In the problem, we will be provided with a positive integer N in the input which will be in the base−10 numeral system and a positive integer b greater than 1. Our task will be to find the number of digits when N is being represented in the base−b numeral system.
Any number represented in any base number, every digit from right represents the number of times power of that base number starting from 0.
For example when we represent 15 in base−3.

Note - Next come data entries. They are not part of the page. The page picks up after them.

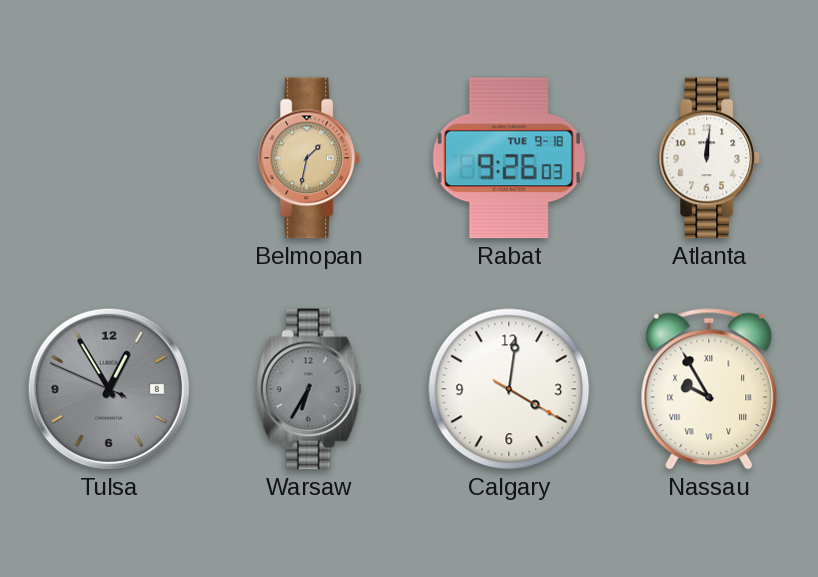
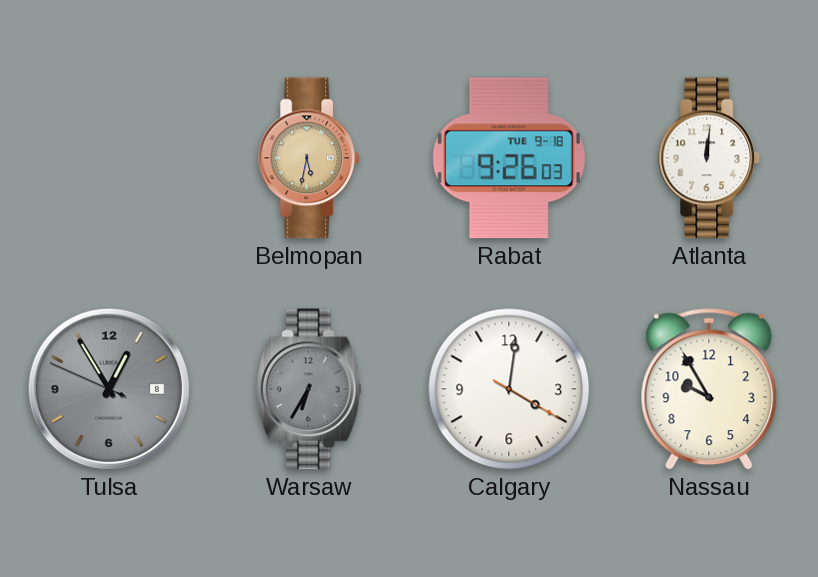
Belmopan: 1:32 -> 5:32
Nassau numerals: Roman -> Arabic
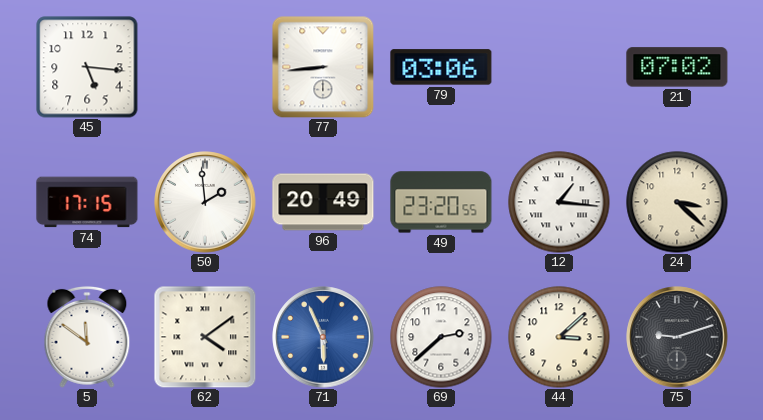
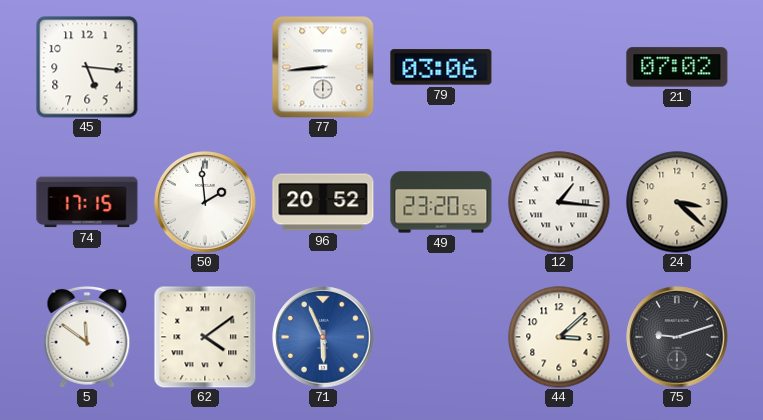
96: 20:49 -> 20:52
69: 2:38 -> none
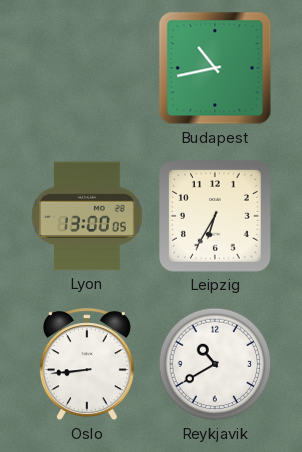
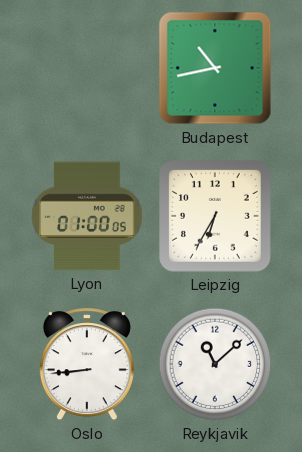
Lyon: 13:00 -> 01:00
Reykjavik: 10:40 -> 11:08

It is being represented as 120 i.e. $\mathrm{0*3^{0}+2*3^{1}+1*3^{2}=0+6+9=15}$
Let’s understand the problem better with the below examples.
Input
N=16 b=5
Output
2
Explanation − Here we are given N in base−10 representation i.e. 16. We need to count the number of digits of N when represented in base−5.
The representation of 16 in base−5 is 31 i.e. $\mathrm{1*5^{0}+3*5^{1}=1+15=16}$
The number of digits in base−5 representation of 16 is 2 (i.e. 31), which is our required output.
Input
N= 22 b=3
Output
3
Explanation − The value of N represented in the base−10 numeral system is 22 and we are given a base value equal to 3. The representation of 22 in base−3 is 211 i.e. $\mathrm{1*3^{0}+1*3^{1}+2*3^{2}=1+3+18=22}$
Thus the number of digits in base−3 representation of 22 is 3, which is our required output.
Let’s explore the different approaches to count the number of digits in representation of any number N in base−b from naive to an efficient solution.
Approach−1 (Naive Approach)
The naive approach to the solution will be representing N in the base−b numeral system and counting the number of digits.
In order to find the number of digits in the representation of N in base−b, we will make a function. We will initialise a variable to store the count of the number of digits and update N by dividing N by b until N is greater than 0 and keep increasing the count of digits in every iteration. This way we can calculate the number of digits in representation of N in base−b.
This could be better explained as to represent any number in any base number, we take the mod of that number with base number which represents each digit from right and update the number by dividing that number with the base value and repeat the process until the number is greater than 0.
The steps to follow to implement the approach in C++:
We will create a function to count the number of digits of N when represented in base b.
Initialise a variable to store the count of digits.
Iterate in a while loop until N is greater than 0.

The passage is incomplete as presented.